##### PROVIDED MATERIAL

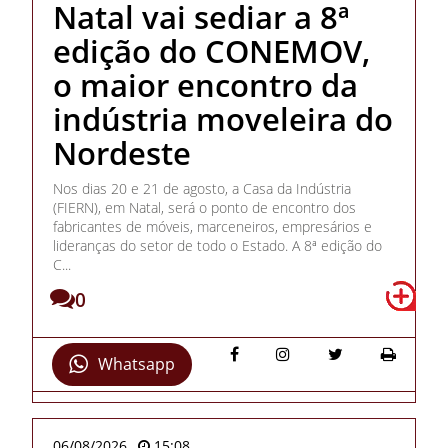
Natal vai sediar a 8ª
edição do CONEMOV,
o maior encontro da
indústria moveleira do
Nordeste
Nos dias 20 e 21 de agosto, a Casa da Indústria
(FIERN), em Natal, será o ponto de encontro dos
fabricantes de móveis, marceneiros, empresários e
lideranças do setor de todo o Estado. A 8ª edição do
C...
0
Whatsapp
06/08/2026
15:08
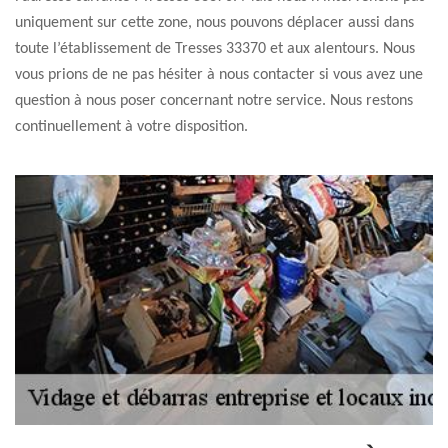
uniquement sur cette zone, nous pouvons déplacer aussi dans
toute l’établissement de Tresses 33370 et aux alentours. Nous
vous prions de ne pas hésiter à nous contacter si vous avez une
question à nous poser concernant notre service. Nous restons
continuellement à votre disposition.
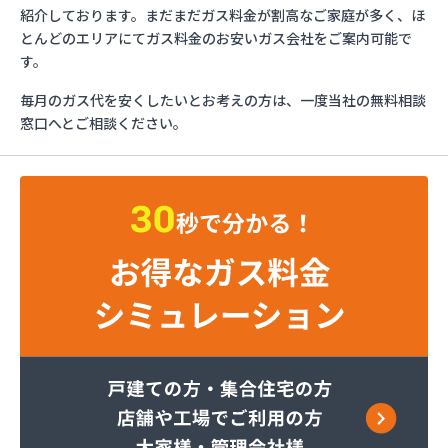
イワタニ首都圏(株) 横須賀営業所
紹介しております。まだまだガス料金が割高なご家庭が多く、ほ
イワタニ首都圏(株) 横浜支店
とんどのエリアにてガス料金のお安いガス会社をご案内可能で
イワタニ首都圏(株) 湘南支店
す。
イワタニ首都圏(株) 川崎支店
毎月のガス代を安くしたいとお考えの方は、一度当社の無料相談
グッドライフサーラ関東(株) 横須賀営業所
窓口へとご相談ください。
グッドライフサーラ関東(株) 神奈川支店 戸塚営
業所
グッドライフサーラ関東(株) 神奈川支店 青葉営
業所
くみあい商事(株)
さかなや伊東英次商店
セントラル石油瓦斯(株) 横須賀支店
セントラル石油瓦斯(株) 神奈川支店
トモプロ(株) 横浜営業所
トモプロ(株) 県央営業所
トモプロ(株) 相模原営業所
ニイミ石油ガス
ひょっとこや(有)ノムラ
ファーストガスシステム(株)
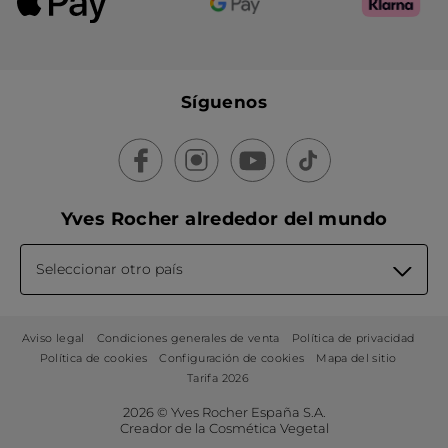
Síguenos
Yves Rocher alrededor del mundo
Seleccionar otro país
Aviso legal
Condiciones generales de venta
Política de privacidad
Política de cookies
Configuración de cookies
Mapa del sitio
Tarifa 2026
2026 © Yves Rocher España S.A.
Creador de la Cosmética Vegetal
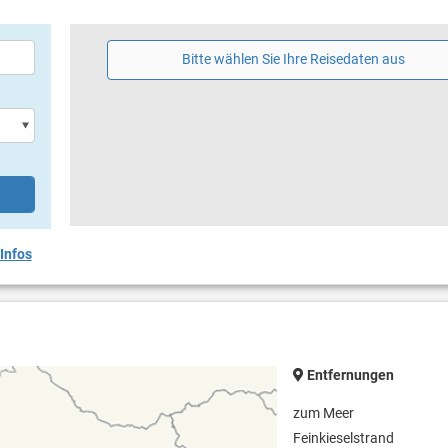
Bitte wählen Sie Ihre Reisedaten aus
Infos
Entfernungen
zum Meer
Feinkieselstrand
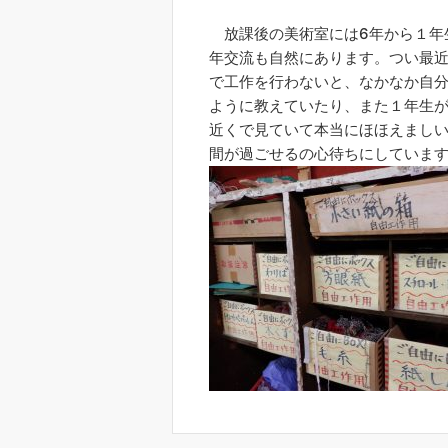
放課後の美術室には6年から１年
年交流も自然にあります。つい最
で工作を行わないと、なかなか自
ように教えていたり、また１年生
近くで見ていて本当にほほえまし
間が過ごせるの心待ちにしていま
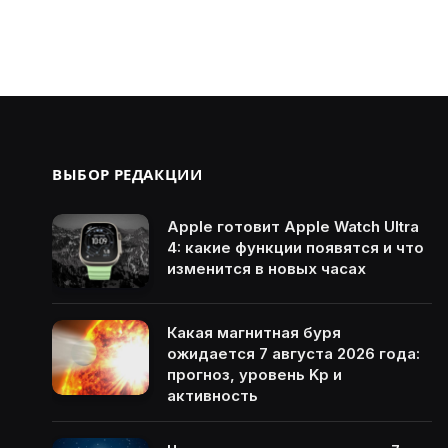
ВЫБОР РЕДАКЦИИ
Apple готовит Apple Watch Ultra
4: какие функции появятся и что
изменится в новых часах
Какая магнитная буря
ожидается 7 августа 2026 года:
прогноз, уровень Kp и
активность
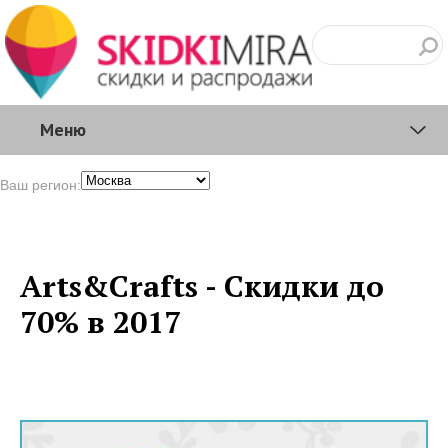
Меню
Ваш регион:
Arts&Crafts - Скидки до
70% в 2017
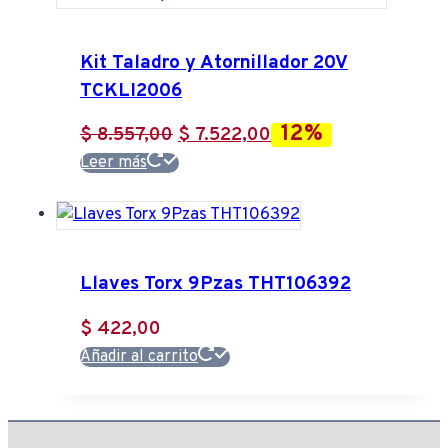
Kit Taladro y Atornillador 20V
TCKLI2006
12%
El
El
$
8.557,00
$
7.522,00
precio
precio
Leer más
original
actual
era:
es:
$ 8.557,00.
$ 7.522,00.
Llaves Torx 9Pzas THT106392
$
422,00
Añadir al carrito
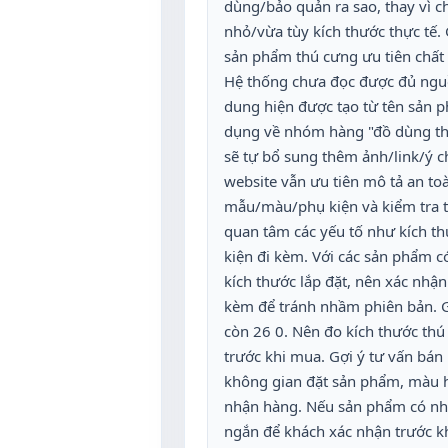
dùng/bảo quản ra sao, thay vì ch
nhỏ/vừa tùy kích thước thực tế.
sản phẩm thú cưng ưu tiên chất 
Hệ thống chưa đọc được đủ nguồn 
dung hiện được tạo từ tên sản p
dụng về nhóm hàng "đồ dùng th
sẽ tự bổ sung thêm ảnh/link/ý c
website vẫn ưu tiên mô tả an toà
mẫu/màu/phụ kiện và kiểm tra th
quan tâm các yếu tố như kích th
kiện đi kèm. Với các sản phẩm có 
kích thước lắp đặt, nên xác nhậ
kèm để tránh nhầm phiên bản. Gi
còn 26 0. Nên đo kích thước thú 
trước khi mua. Gợi ý tư vấn bán
không gian đặt sản phẩm, màu 
nhận hàng. Nếu sản phẩm có nhi
ngắn để khách xác nhận trước kh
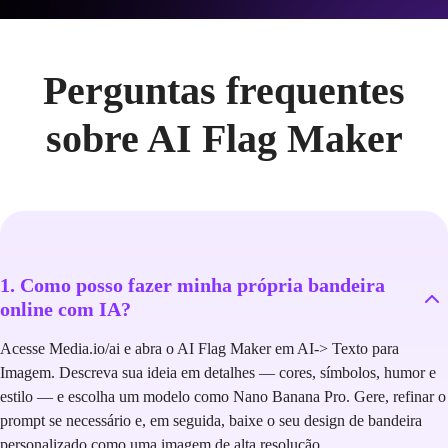
Perguntas frequentes
sobre AI Flag Maker
1. Como posso fazer minha própria bandeira
online com IA?
Acesse Media.io/ai e abra o AI Flag Maker em AI-> Texto para
Imagem. Descreva sua ideia em detalhes — cores, símbolos, humor e
estilo — e escolha um modelo como Nano Banana Pro. Gere, refinar o
prompt se necessário e, em seguida, baixe o seu design de bandeira
personalizado como uma imagem de alta resolução.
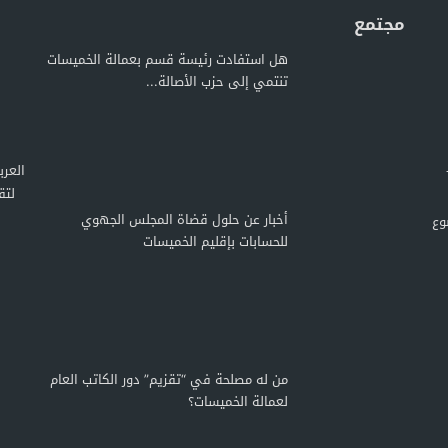
مجتمع
هل استفادت رئيسة قسم بعمالة الخميسات
تنتمي إلى حزب الأصالة...
لتق
أخبار عن حلول قضاة المجلس الجهوي
وع
للحسابات بإقليم الخميسات
من له مصلحة في “تقزيم” دور الكاتب العام
لعمالة الخميسات؟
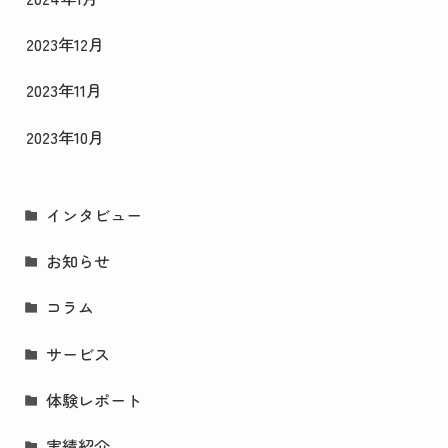
2023年12月
2023年11月
2023年10月
インタビュー
お知らせ
コラム
サービス
体験レポート
実績紹介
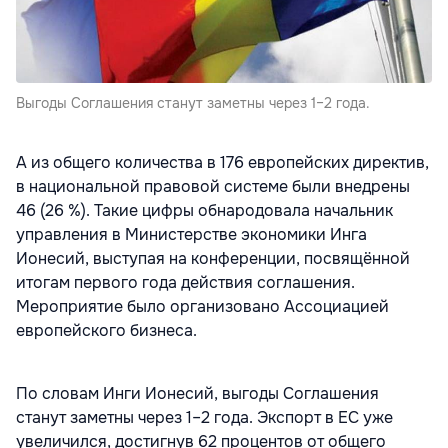
Выгоды Соглашения станут заметны через 1–2 года.
А из общего количества в 176 европейских директив,
в национальной правовой системе были внедрены
46 (26 %). Такие цифры обнародовала начальник
управления в Министерстве экономики Инга
Ионесий, выступая на конференции, посвящённой
итогам первого года действия соглашения.
Мероприятие было организовано Ассоциацией
европейского бизнеса.
По словам Инги Ионесий, выгоды Соглашения
станут заметны через 1–2 года. Экспорт в ЕС уже
увеличился, достигнув 62 процентов от общего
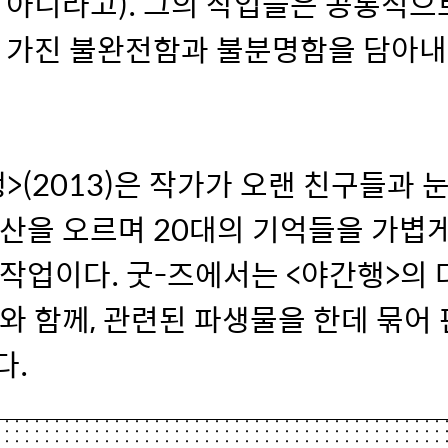
 아니라고). 그의 작업들은 공통적으
이 가진 불완전함과 불분명함을 담아내
>(2013)은 작가가 오랜 친구들과 
산을 오르며 20대의 기억들을 가볍
작업이다. 굿-즈에서는 <야간행>의
와 함께, 관련된 파생물을 한데 묶어
다.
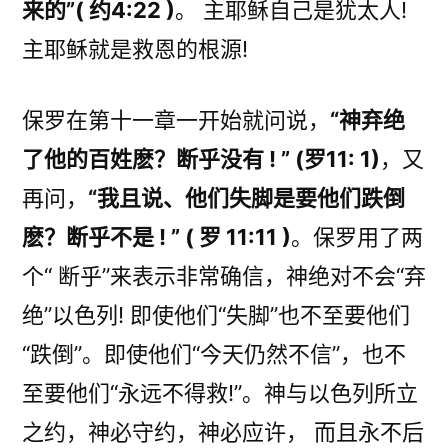
来的”( 约4:22 )
。 主耶稣自己是犹太人!
主耶稣就是救恩的根源!
保罗在第十一章一开始就问说，
“神弃绝
了他的百姓麽？断乎没有 ! ” (罗11: 1)
，又
再问，
“我且说、他们失脚是要他们跌倒
麽？断乎不是 ! ” ( 罗 11:11 )
。保罗用了两
个“ 断乎”来表示非常确信，神绝对不会“弃
绝”以色列! 即使他们“失脚”也不至要他们
“跌倒”。即使他们“今天仍然不信”，也不
至要他们“永远不得救!”。神与以色列所立
之约，神必守约，神必应许， 而且永不后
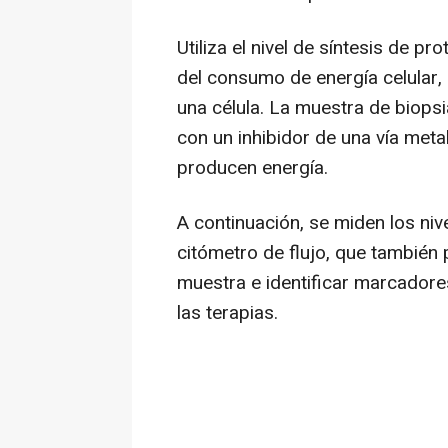
Utiliza el nivel de síntesis de p
del consumo de energía celular,
una célula. La muestra de biops
con un inhibidor de una vía metab
producen energía.
A continuación, se miden los nive
citómetro de flujo, que también p
muestra e identificar marcadores
las terapias.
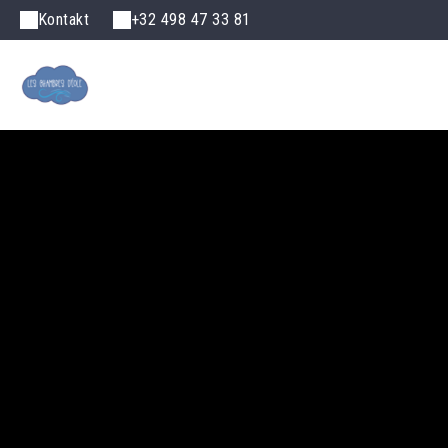
Kontakt
+32 498 47 33 81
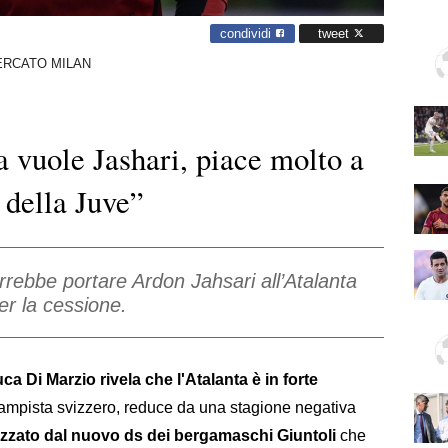
condividi
tweet
ERCATO MILAN
a vuole Jashari, piace molto a
 della Juve”
orrebbe portare Ardon Jahsari all’Atalanta
er la cessione.
ca Di Marzio rivela che l'Atalanta è in forte
ocampista svizzero, reduce da una stagione negativa
zzato dal nuovo ds dei bergamaschi Giuntoli
che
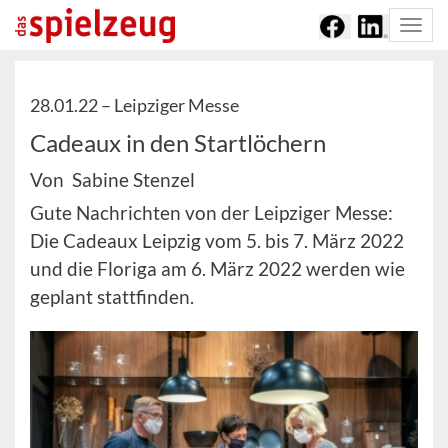
Togg
navi
28.01.22 –
Leipziger Messe
Cadeaux in den Startlöchern
Von Sabine Stenzel
Gute Nachrichten von der Leipziger Messe:
Die Cadeaux Leipzig vom 5. bis 7. März 2022
und die Floriga am 6. März 2022 werden wie
geplant stattfinden.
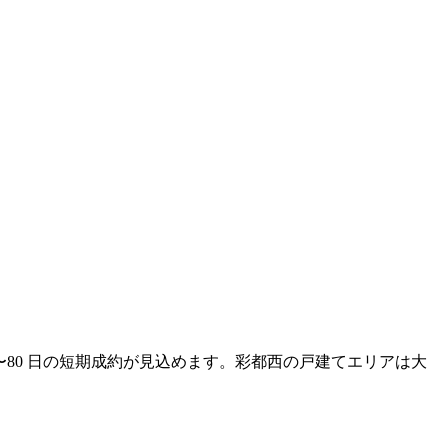
〜80 日の短期成約が見込めます。彩都西の戸建てエリアは大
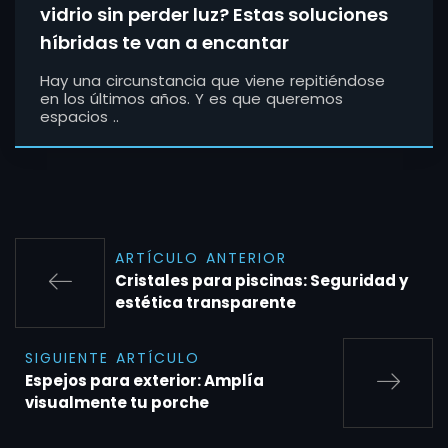
vidrio sin perder luz? Estas soluciones
híbridas te van a encantar
Hay una circunstancia que viene repitiéndose
en los últimos años. Y es que queremos
espacios ..
ARTÍCULO ANTERIOR
Cristales para piscinas: Seguridad y
estética transparente
SIGUIENTE ARTÍCULO
Espejos para exterior: Amplía
visualmente tu porche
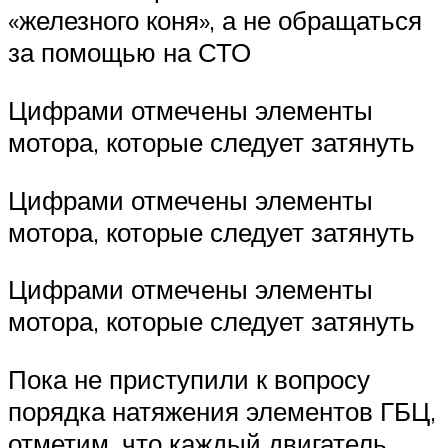
«железного коня», а не обращаться
за помощью на СТО
Цифрами отмечены элементы
мотора, которые следует затянуть
Цифрами отмечены элементы
мотора, которые следует затянуть
Цифрами отмечены элементы
мотора, которые следует затянуть
Пока не приступили к вопросу
порядка натяжения элементов ГБЦ,
отметим, что каждый двигатель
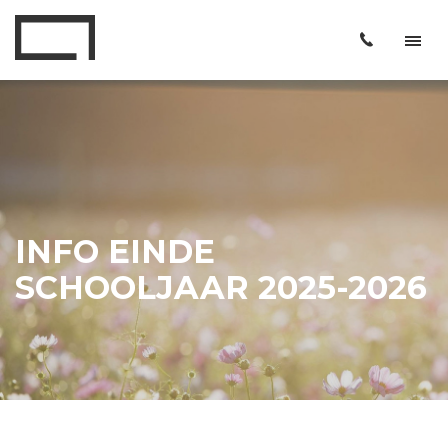
INFO EINDE
SCHOOLJAAR 2025-2026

##########

• [DIRECTIONS FOR THIS TASK]
Copy out the listing above exactly, and keep the pictures out of it.

• [SOLUTION FOR THIS PROBLEM]
Natal vai sediar a 8ª
edição do CONEMOV,
o maior encontro da
indústria moveleira do
Nordeste
Nos dias 20 e 21 de agosto, a Casa da Indústria
(FIERN), em Natal, será o ponto de encontro dos
fabricantes de móveis, marceneiros, empresários e
lideranças do setor de todo o Estado. A 8ª edição do
C...
0
Whatsapp
06/08/2026
15:08
uniquement sur cette zone, nous pouvons déplacer aussi dans
toute l’établissement de Tresses 33370 et aux alentours. Nous
vous prions de ne pas hésiter à nous contacter si vous avez une
question à nous poser concernant notre service. Nous restons
continuellement à votre disposition.
イワタニ首都圏(株) 横須賀営業所
紹介しております。まだまだガス料金が割高なご家庭が多く、ほ
イワタニ首都圏(株) 横浜支店
とんどのエリアにてガス料金のお安いガス会社をご案内可能で
イワタニ首都圏(株) 湘南支店
す。
イワタニ首都圏(株) 川崎支店
毎月のガス代を安くしたいとお考えの方は、一度当社の無料相談
グッドライフサーラ関東(株) 横須賀営業所
窓口へとご相談ください。
グッドライフサーラ関東(株) 神奈川支店 戸塚営
業所
グッドライフサーラ関東(株) 神奈川支店 青葉営
業所
くみあい商事(株)
さかなや伊東英次商店
セントラル石油瓦斯(株) 横須賀支店
セントラル石油瓦斯(株) 神奈川支店
トモプロ(株) 横浜営業所
トモプロ(株) 県央営業所
トモプロ(株) 相模原営業所
ニイミ石油ガス
ひょっとこや(有)ノムラ
ファーストガスシステム(株)
Síguenos
Yves Rocher alrededor del mundo
Seleccionar otro país
Aviso legal
Condiciones generales de venta
Política de privacidad
Política de cookies
Configuración de cookies
Mapa del sitio
Tarifa 2026
2026 © Yves Rocher España S.A.
Creador de la Cosmética Vegetal
Bitte wählen Sie Ihre Reisedaten aus
Infos
Entfernungen
zum Meer
Feinkieselstrand
放課後の美術室には6年から１年
年交流も自然にあります。つい最
で工作を行わないと、なかなか自
ように教えていたり、また１年生
近くで見ていて本当にほほえまし
間が過ごせるの心待ちにしていま
ВЫБОР РЕДАКЦИИ
Apple готовит Apple Watch Ultra
4: какие функции появятся и что
изменится в новых часах
Какая магнитная буря
ожидается 7 августа 2026 года:
прогноз, уровень Kp и
активность
Меню
Ваш регион:
Arts&Crafts - Скидки до
70% в 2017
Kit Taladro y Atornillador 20V
TCKLI2006
12%
El
El
$
8.557,00
$
7.522,00
precio
precio
Leer más
original
actual
era:
es:
$ 8.557,00.
$ 7.522,00.
Llaves Torx 9Pzas THT106392
$
422,00
Añadir al carrito
dùng/bảo quản ra sao, thay vì ch
nhỏ/vừa tùy kích thước thực tế.
sản phẩm thú cưng ưu tiên chất 
Hệ thống chưa đọc được đủ nguồn 
dung hiện được tạo từ tên sản p
dụng về nhóm hàng "đồ dùng th
sẽ tự bổ sung thêm ảnh/link/ý c
website vẫn ưu tiên mô tả an toà
mẫu/màu/phụ kiện và kiểm tra th
quan tâm các yếu tố như kích th
kiện đi kèm. Với các sản phẩm có 
kích thước lắp đặt, nên xác nhậ
kèm để tránh nhầm phiên bản. Gi
còn 26 0. Nên đo kích thước thú 
trước khi mua. Gợi ý tư vấn bán
không gian đặt sản phẩm, màu 
nhận hàng. Nếu sản phẩm có nhi
ngắn để khách xác nhận trước kh
Perguntas frequentes
sobre AI Flag Maker
1. Como posso fazer minha própria bandeira
online com IA?
Acesse Media.io/ai e abra o AI Flag Maker em AI-> Texto para
Imagem. Descreva sua ideia em detalhes — cores, símbolos, humor e
estilo — e escolha um modelo como Nano Banana Pro. Gere, refinar o
prompt se necessário e, em seguida, baixe o seu design de bandeira
personalizado como uma imagem de alta resolução.
مجتمع
هل استفادت رئيسة قسم بعمالة الخميسات
تنتمي إلى حزب الأصالة...
لتق
أخبار عن حلول قضاة المجلس الجهوي
وع
للحسابات بإقليم الخميسات
من له مصلحة في “تقزيم” دور الكاتب العام
لعمالة الخميسات؟
2023年12月
2023年11月
2023年10月
インタビュー
お知らせ
コラム
サービス
体験レポート
実績紹介
Выгоды Соглашения станут заметны через 1–2 года.
А из общего количества в 176 европейских директив,
в национальной правовой системе были внедрены
46 (26 %). Такие цифры обнародовала начальник
управления в Министерстве экономики Инга
Ионесий, выступая на конференции, посвящённой
итогам первого года действия соглашения.
Мероприятие было организовано Ассоциацией
европейского бизнеса.
По словам Инги Ионесий, выгоды Соглашения
станут заметны через 1–2 года. Экспорт в ЕС уже
увеличился, достигнув 62 процентов от общего
 아니라고). 그의 작업들은 공통적으
이 가진 불완전함과 불분명함을 담아내
>(2013)은 작가가 오랜 친구들과 
산을 오르며 20대의 기억들을 가볍
작업이다. 굿-즈에서는 <야간행>의
와 함께, 관련된 파생물을 한데 묶어
다.
来的”( 约4:22 )
。 主耶稣自己是犹太人!
主耶稣就是救恩的根源!
保罗在第十一章一开始就问说，
“神弃绝
了他的百姓麽？断乎没有 ! ” (罗11: 1)
，又
再问，
“我且说、他们失脚是要他们跌倒
麽？断乎不是 ! ” ( 罗 11:11 )
。保罗用了两
个“ 断乎”来表示非常确信，神绝对不会“弃
绝”以色列! 即使他们“失脚”也不至要他们
“跌倒”。即使他们“今天仍然不信”，也不
至要他们“永远不得救!”。神与以色列所立
之约，神必守约，神必应许， 而且永不后
Utiliza el nivel de síntesis de p
del consumo de energía celular,
una célula. La muestra de biops
con un inhibidor de una vía metab
producen energía.
A continuación, se miden los nive
citómetro de flujo, que también p
muestra e identificar marcadores
las terapias.
Kontakt
+32 498 47 33 81
condividi
tweet
ERCATO MILAN
a vuole Jashari, piace molto a
 della Juve”
orrebbe portare Ardon Jahsari all’Atalanta
er la cessione.
ca Di Marzio rivela che l'Atalanta è in forte
ocampista svizzero, reduce da una stagione negativa
zzato dal nuovo ds dei bergamaschi Giuntoli
che
Togg
navi
28.01.22 –
Leipziger Messe
Cadeaux in den Startlöchern
Von Sabine Stenzel
Gute Nachrichten von der Leipziger Messe:
Die Cadeaux Leipzig vom 5. bis 7. März 2022
und die Floriga am 6. März 2022 werden wie
geplant stattfinden.
〜80 日の短期成約が見込めます。彩都西の戸建てエリアは大
vidrio sin perder luz? Estas soluciones
híbridas te van a encantar
Hay una circunstancia que viene repitiéndose
en los últimos años. Y es que queremos
espacios ..
ARTÍCULO ANTERIOR
Cristales para piscinas: Seguridad y
estética transparente
SIGUIENTE ARTÍCULO
Espejos para exterior: Amplía
visualmente tu porche
«железного коня», а не обращаться
за помощью на СТО
Цифрами отмечены элементы
мотора, которые следует затянуть
Цифрами отмечены элементы
мотора, которые следует затянуть
Цифрами отмечены элементы
мотора, которые следует затянуть
Пока не приступили к вопросу
порядка натяжения элементов ГБЦ,
отметим, что каждый двигатель
INFO EINDE
SCHOOLJAAR 2025-2026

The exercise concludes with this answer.